BERTopic class takes list of strings as an input, let's get list of values of our URL-free tweets column.

In [27]:
docs = list(tweets['url_free_tweets'].values)

Initialize BERTopic model for polish language and fit it to the data.

In [28]:
model = BERTopic(language="polish", calculate_probabilities=False, verbose=True, vectorizer_model=vectorizer_model, nr_topics="auto")
topics, probabilities = model.fit_transform(docs)

Batches: 100%|█████████████████████████████████████████████████████████████████████████████████████████████████████████████████████████████████████| 2895/2895 [08:39<00:00,  5.58it/s]
2023-01-24 18:38:59,825 - BERTopic - Transformed documents to Embeddings
2023-01-24 18:41:50,345 - BERTopic - Reduced dimensionality
2023-01-24 18:42:11,641 - BERTopic - Clustered reduced embeddings
2023-01-24 18:42:40,865 - BERTopic - Reduced number of topics from 1567 to 37


Assign topics to a new column in the data.

In [29]:
# tweets["topic"] = None
tweets["topic"]= topics

### Let's take a look at the topics obtained and their counts
We received X different subjects with different numbers of subjects.
Topic -1  refers to all outliers which do not have a topic assigned (forcing documents in a topic could lead to poor performance), so we will ignore it in further analysis.


In [30]:
model.get_topic_freq()

Unnamed: 0,Topic,Count
0,0,47996
1,-1,42502
2,1,408
3,2,139
4,3,119
5,4,119
6,5,113
7,6,112
8,7,88
9,8,81


A closer look on the words describing most popular group.

In [31]:
model.get_topic(0)

[('węgla', 0.019248160656274396),
 ('pis', 0.018057810036926053),
 ('jest', 0.016832226472532227),
 ('węgiel', 0.015731737297177046),
 ('dla', 0.015364439214188709),
 ('inflacja', 0.015285331316183445),
 ('ceny', 0.015027468125025163),
 ('gazu', 0.015020151262549417),
 ('od', 0.013958075631508178),
 ('cen', 0.013681599394084906)]

### Visualize topics, their sizes, and their corresponding words

This visualization is highly inspired by LDAvis, a great visualization technique typically reserved for LDA.

In [32]:
model.visualize_topics()

### The variable probabilities that is returned from fit_transform() can be used to understand how confident BERTopic is that certain topics can be found in a document.

In [19]:
model.visualize_distribution(probabilities[200], min_probability=0.015)

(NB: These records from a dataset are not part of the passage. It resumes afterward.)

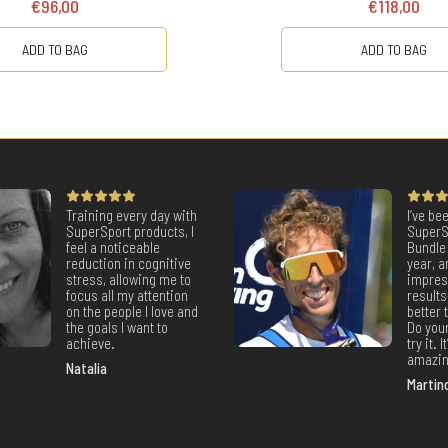
€96,00
€118,00
ADD TO BAG
ADD TO BAG
Training every day with
I’ve be
SuperSport products, I
SuperS
feel a noticeable
Bundle 
reduction in cognitive
year, a
stress, allowing me to
impres
focus all my attention
result
on the people I love and
better
the goals I want to
Do your
achieve.
try it. 
amazin
Natalia
Martin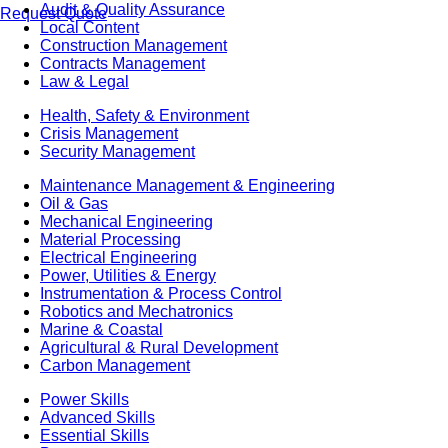
Audit & Quality Assurance
Request Quote
Local Content
Construction Management
Contracts Management
Law & Legal
Health, Safety & Environment
Crisis Management
Security Management
Maintenance Management & Engineering
Oil & Gas
Mechanical Engineering
Material Processing
Electrical Engineering
Power, Utilities & Energy
Instrumentation & Process Control
Robotics and Mechatronics
Marine & Coastal
Agricultural & Rural Development
Carbon Management
Power Skills
Advanced Skills
Essential Skills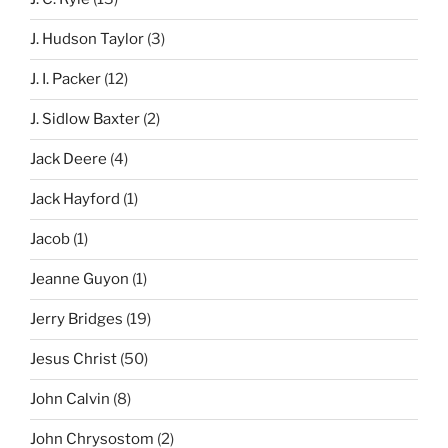
J. Hudson Taylor
(3)
J. I. Packer
(12)
J. Sidlow Baxter
(2)
Jack Deere
(4)
Jack Hayford
(1)
Jacob
(1)
Jeanne Guyon
(1)
Jerry Bridges
(19)
Jesus Christ
(50)
John Calvin
(8)
John Chrysostom
(2)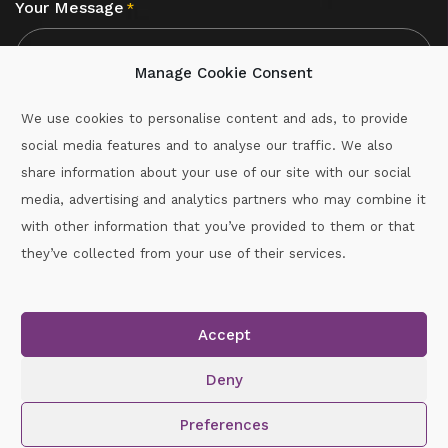
Your Message
*
Manage Cookie Consent
We use cookies to personalise content and ads, to provide
social media features and to analyse our traffic. We also
CAPTCHA
share information about your use of our site with our social
media, advertising and analytics partners who may combine it
with other information that you’ve provided to them or that
Call :
087-2060715
they’ve collected from your use of their services.
secretary.wexford.handball@gaa.ie
Accept
Copyright © 2026.
www.gaahandballwexford.ie
All Rights
Reserved.
Deny
Cookie Policy
|
Privacy Policy
Preferences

### Visualize terms representing topics for top 10 classes
We can visualize the selected terms for a few topics by creating bar charts out of the c-TF-IDF scores for each topic representation. Insights can be gained from the relative c-TF-IDF scores between and within topics. Moreover, you can easily compare topic representations to each other.

In [33]:
model.visualize_barchart(top_n_topics=10)

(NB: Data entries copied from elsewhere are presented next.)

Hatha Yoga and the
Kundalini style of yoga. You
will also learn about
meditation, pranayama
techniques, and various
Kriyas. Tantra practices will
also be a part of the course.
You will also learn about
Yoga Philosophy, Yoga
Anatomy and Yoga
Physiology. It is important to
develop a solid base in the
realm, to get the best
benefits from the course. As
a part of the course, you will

### Visualize Topic Similarity
Having generated topic embeddings, through both c-TF-IDF and embeddings, we can create a similarity matrix by simply applying cosine similarities through those topic embeddings. The result will be a matrix indicating how similar certain topics are to each other.

In [34]:
model.visualize_heatmap(n_clusters=30, width=1000, height=1000)

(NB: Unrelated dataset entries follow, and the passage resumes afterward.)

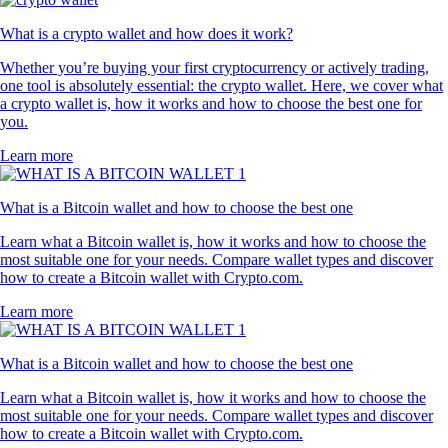
What is a crypto wallet and how does it work?
Whether you’re buying your first cryptocurrency or actively trading,
one tool is absolutely essential: the crypto wallet. Here, we cover what
a crypto wallet is, how it works and how to choose the best one for
you.
Learn more
What is a Bitcoin wallet and how to choose the best one
Learn what a Bitcoin wallet is, how it works and how to choose the
most suitable one for your needs. Compare wallet types and discover
how to create a Bitcoin wallet with Crypto.com.
Learn more
What is a Bitcoin wallet and how to choose the best one
Learn what a Bitcoin wallet is, how it works and how to choose the
most suitable one for your needs. Compare wallet types and discover
how to create a Bitcoin wallet with Crypto.com.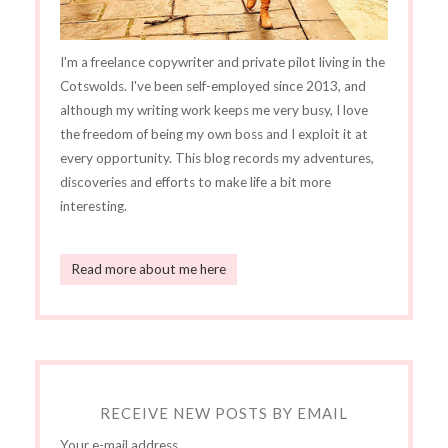
I'm a freelance copywriter and private pilot living in the
Cotswolds. I've been self-employed since 2013, and
although my writing work keeps me very busy, I love
the freedom of being my own boss and I exploit it at
every opportunity. This blog records my adventures,
discoveries and efforts to make life a bit more
interesting.
Read more about me here
RECEIVE NEW POSTS BY EMAIL
Your e-mail address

### Visualize topics popularity over time

In [35]:
timestamps = list(tweets['created_at'].apply(lambda x: x[:10]).values)
topics_over_time = model.topics_over_time(docs, timestamps)
model.visualize_topics_over_time(topics_over_time)

83it [00:04, 16.92it/s]


In [36]:
model.visualize_term_rank()
# Each topic is represented by a set of words. These words, however,
#     do not all equally represent the topic. This visualization shows
#     how many words are needed to represent a topic and at which point
#     the beneficial effect of adding words starts to decline.